倒れ、しかし飛んで行った眼鏡を拾い、かけなおす。そしてかけなおした瞬間、手品師風の恰好の少女は、彼女の首をつかんで持ち上げた。
「…………ッ!」
「言ってはなんですが、『闘師』に襲われていたから、助けるために同じ存在にするというのが、そもそも間違っているのですよ、妹。結局のところ、ギルドライバーにある選択肢は二つに一つ。負けてすべてを失うか、勝って願いをかなえるか」
「…………そん、なの、私たちがどうこうできることじゃない!」
「あら、そういう問題ではないのよ。忘れたかしら?
――――私たちは人造神!
そもそも人間なんて、私たちがどうしたところで問題なんてないってことをねぇ、あははははっはは―――――!」
腹を抱えて笑う彼女をにらむ丸眼鏡の少女。だが、それも飽きたとばかりに地面に転がし、蹴り一つ。自身のギルドライバー ――――ネットと呼んでいた相手に指示をする。

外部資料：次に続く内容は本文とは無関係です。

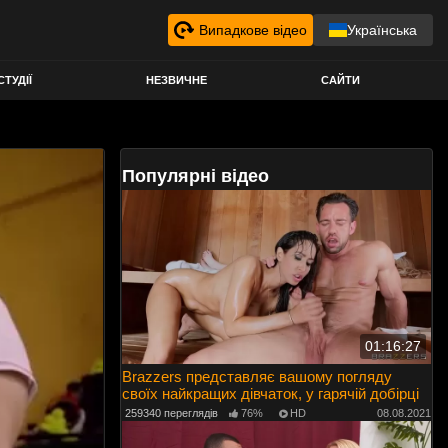
Випадкове відео
Українська
СТУДІЇ
НЕЗВИЧНЕ
САЙТИ
Популярні відео
01:16:27
Brazzers представляє вашому погляду
своїх найкращих дівчаток, у гарячій добірці
259340 переглядів
76%
HD
08.08.2021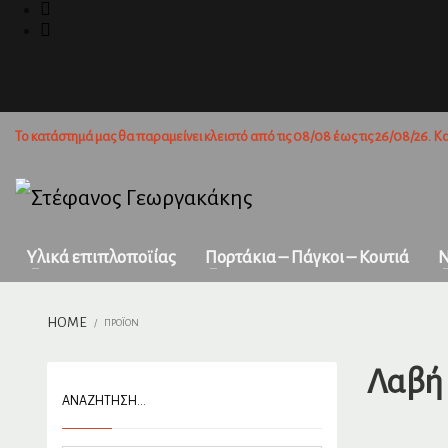
Πως ψωνίζω; (σε 3 βήματα)
1
2
Σύνδεση ή δημιουργία νέου λογαριασμού.
Επιλογ
Το κατάστημά μας θα παραμείνει κλειστό από τις 08/08 έως τις 26/08/26. Κα
Για προϊόντα που δεν βρίσκονται στην ιστοσελίδα μας, παρακαλούμ
POS. Σας ευχαριστούμε!
Υλικά επιπλοποϊίας
Πορτάκια – Πάγκοι – Κουτιά
Ν
HOME
ΠΡΟΪΌΝ
Λαβή 
ΑΝΑΖΉΤΗΣΗ…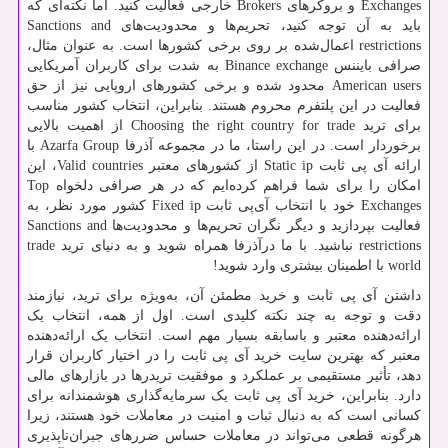
Exchanges
و بروکرهای
Brokers
خارجی فعالیت کنید. اما نکته‌ای که
باید به آن توجه کنید، تحریم‌ها و محدودیت‌های
Sanctions and
restrictions
اعمال‌شده بر روی برخی کشورها است. به عنوان مثال،
صرافی بایننس
Binance exchange
به شدت برای کاربران آمریکایی
American users
محدود شده و برخی کشورهای اروپایی نیز از حق
فعالیت در این پلتفرم محروم هستند. بنابراین، انتخاب کشور مناسب
برای ترید
Choosing the right country for trade
از اهمیت بالایی
برخوردار است. در این راستا، ما در مجموعه آذرفا
Azarfa Group
با
ارائه آی‌ پی ثابت
Static ip
از کشورهای معتبر
Valid countries
، این
امکان را برای شما فراهم کرده‌ایم که در هر صرافی دلخواه
Top
Exchanges
خود با انتخاب آی‌پی ثابت
Fixed ip
کشور مورد نظر، به
فعالیت بپردازید و دیگر نگران تحریم‌ها و محدودیت‌ها
Sanctions and
restrictions
نباشید. با ما درآذرفا همراه شوید و به دنیای ترید
trade
world
با اطمینان بیشتری وارد شوید!
داشتن آی پی ثابت و خرید مطمئن آن، به‌ویژه برای ترید، نیازمند
دقت و توجه به چند نکته کلیدی است. اول از همه، انتخاب یک
ارائه‌دهنده معتبر و باسابقه بسیار مهم است. انتخاب یک ارائه‌دهنده
معتبر که بهترین سایت خرید آی پی ثابت را در اختیار کاربران قرار
دهد، تأثیر مستقیمی بر عملکرد و موفقیت تریدرها در بازارهای مالی
دارد. بنابراین، خرید آی پی ثابت یک سرمایه‌گذاری هوشمندانه برای
کسانی است که به دنبال ثبات و امنیت در معاملات خود هستند، زیرا
هرگونه قطعی می‌تواند در معاملات حساس ضررهای جبران‌ناپذیری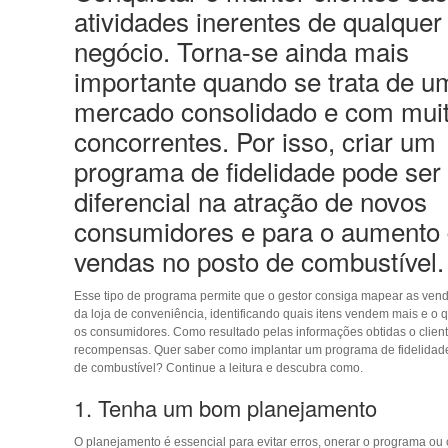
atividades inerentes de qualquer
negócio. Torna-se ainda mais
importante quando se trata de u
mercado consolidado e com mui
concorrentes. Por isso, criar um
programa de fidelidade pode ser
diferencial na
atração de novos
consumidores
e para o aumento
vendas no posto de combustível.
Esse tipo de programa permite que o gestor consiga mapear as vend
da loja de conveniência, identificando quais itens vendem mais e o
os consumidores. Como resultado pelas informações obtidas o clien
recompensas. Quer saber como implantar um programa de fidelidad
de combustível? Continue a leitura e descubra como.
1. Tenha um bom planejamento
O planejamento é essencial para evitar erros, onerar o programa ou 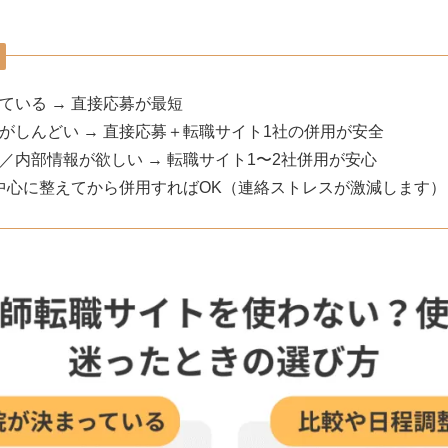
ている → 直接応募が最短
がしんどい → 直接応募＋転職サイト1社の併用が安全
／内部情報が欲しい → 転職サイト1〜2社併用が安心
ル中心に整えてから併用すればOK（連絡ストレスが激減します）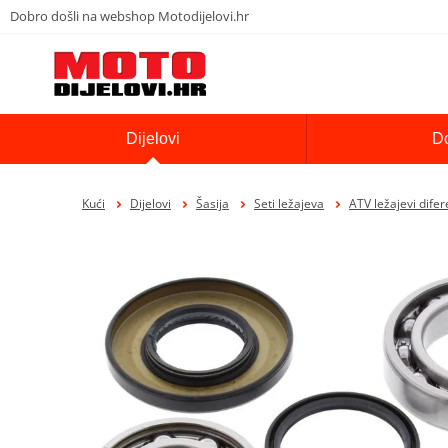
Dobro došli na webshop Motodijelovi.hr
Dijelovi
D
Kući
Dijelovi
Šasija
Seti ležajeva
ATV ležajevi dife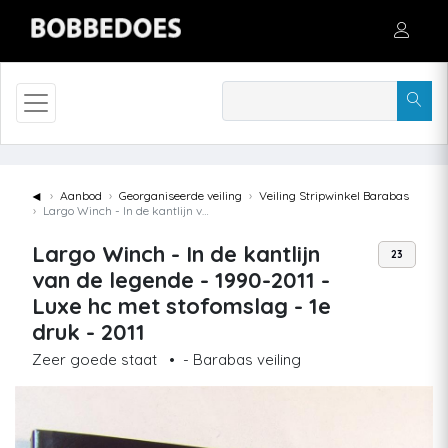
◄
Aanbod
Georganiseerde veiling
Veiling Stripwinkel Barabas
Largo Winch - In de kantlijn van de legende - 1990-2011 - Luxe hc met stofomslag - 1e druk - 2011
Largo Winch - In de kantlijn
23
van de legende - 1990-2011 -
Luxe hc met stofomslag - 1e
druk - 2011
Zeer goede staat
•
- Barabas veiling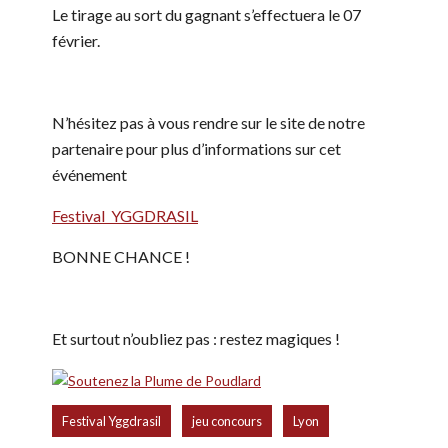
Le tirage au sort du gagnant s’effectuera le 07
février.
N’hésitez pas à vous rendre sur le site de notre
partenaire pour plus d’informations sur cet
événement
Festival YGGDRASIL
BONNE CHANCE !
Et surtout n’oubliez pas : restez magiques !
,
,
Festival Yggdrasil
jeu concours
Lyon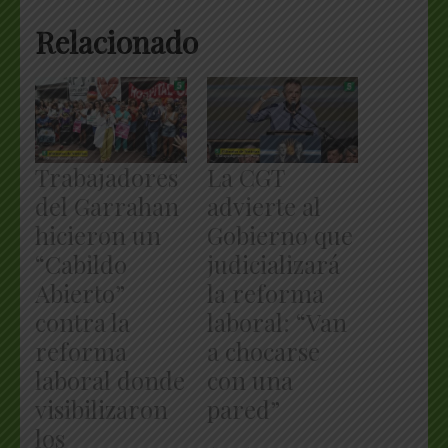
Relacionado
Trabajadores
La CGT
del Garrahan
advierte al
hicieron un
Gobierno que
“Cabildo
judicializará
Abierto”
la reforma
contra la
laboral: “Van
reforma
a chocarse
laboral donde
con una
visibilizaron
pared”
los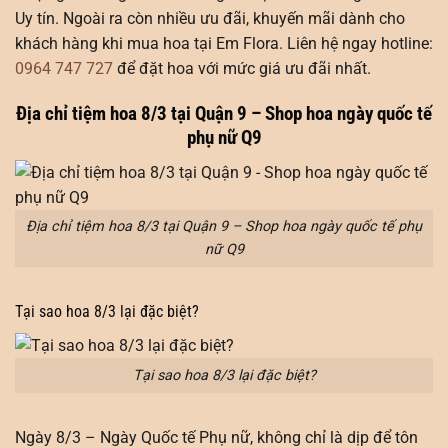
Uy tín. Ngoài ra còn nhiều ưu đãi, khuyến mãi dành cho
khách hàng khi mua hoa tại Em Flora. Liên hệ ngay hotline:
0964 747 727
để đặt hoa với mức giá ưu đãi nhất.
Địa chỉ tiệm hoa 8/3 tại Quận 9 – Shop hoa ngày quốc tế
phụ nữ Q9
Địa chỉ tiệm hoa 8/3 tại Quận 9 – Shop hoa ngày quốc tế phụ
nữ Q9
Tại sao hoa 8/3 lại đặc biệt?
Tại sao hoa 8/3 lại đặc biệt?
Ngày 8/3 – Ngày Quốc tế Phụ nữ, không chỉ là dịp để tôn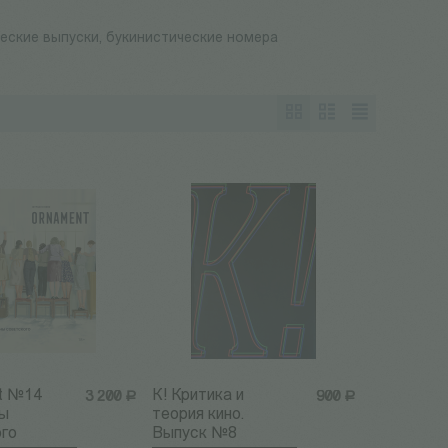
еские выпуски, букинистические номера
t №14
К! Критика и
3 200
Р
900
Р
ы
теория кино.
ого
Выпуск №8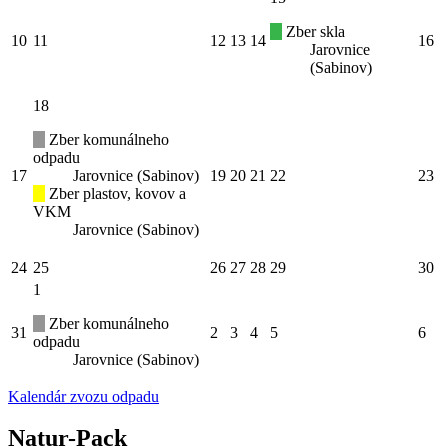
Zber skla
10
11
12
13
14
16
Jarovnice
(Sabinov)
18
Zber komunálneho
odpadu
17
Jarovnice (Sabinov)
19
20
21
22
23
Zber plastov, kovov a
VKM
Jarovnice (Sabinov)
24
25
26
27
28
29
30
1
Zber komunálneho
31
2
3
4
5
6
odpadu
Jarovnice (Sabinov)
Kalendár zvozu odpadu
Natur-Pack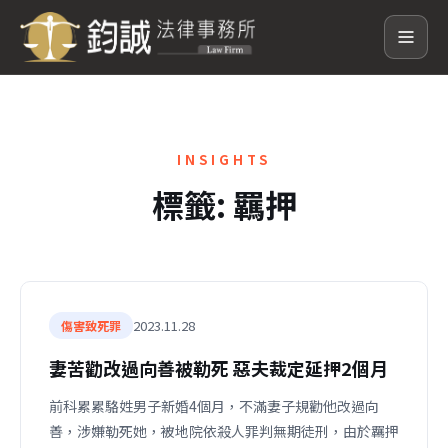
INSIGHTS
標籤:
羈押
2023.11.28
傷害致死罪
妻苦勸改過向善被勒死 惡夫裁定延押2個月
前科累累駱姓男子新婚4個月，不滿妻子規勸他改過向
善，涉嫌勒死她，被地院依殺人罪判無期徒刑，由於羈押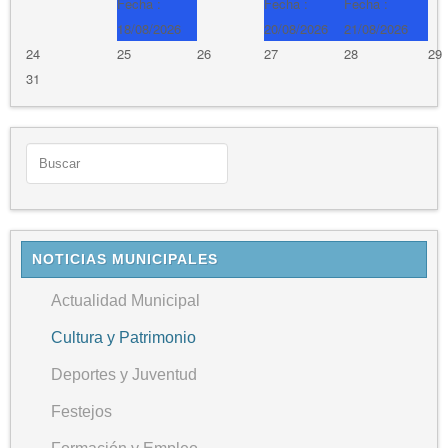
Fecha :
Fecha :
Fecha :
18/08/2026
20/08/2026
21/08/2026
24
25
26
27
28
29
31
NOTICIAS MUNICIPALES
Actualidad Municipal
Cultura y Patrimonio
Deportes y Juventud
Festejos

「この妹の両手両足を縛りなさい。そこのJKは、好きにするといいわ」
『了解です。……現役JKのビデオ。売れるぞ、これは売れる……。40万DLは固い……』
ぶつぶつ呟きながら、背中のマニュピレータのうちの一つを動かし、その先端の「何か」をつかむ。と、その先端から銀色のワイヤーめいた何かが出てくるではないか! そのままタコ糸でもほどくように、しゅるしゅるとワイヤーを手に手繰る男。
両手を組んで微笑む手品師風の少女と。ワイヤーを握る相手と。倒れたハルカを見比べて。
震えながら。思考がロクにまとまらないながら。
「誰か……」
しかして少女は、本能的な恐怖と、後悔と、怒りから叫ぶ――――。
「誰か、なんとかしてよぉ――――――!」
「オフコゥス!」
そして、そんな涼やかな声と共に、手品師風の少女の鼻っ柱に、見事なシャイニングウィザードが決まった。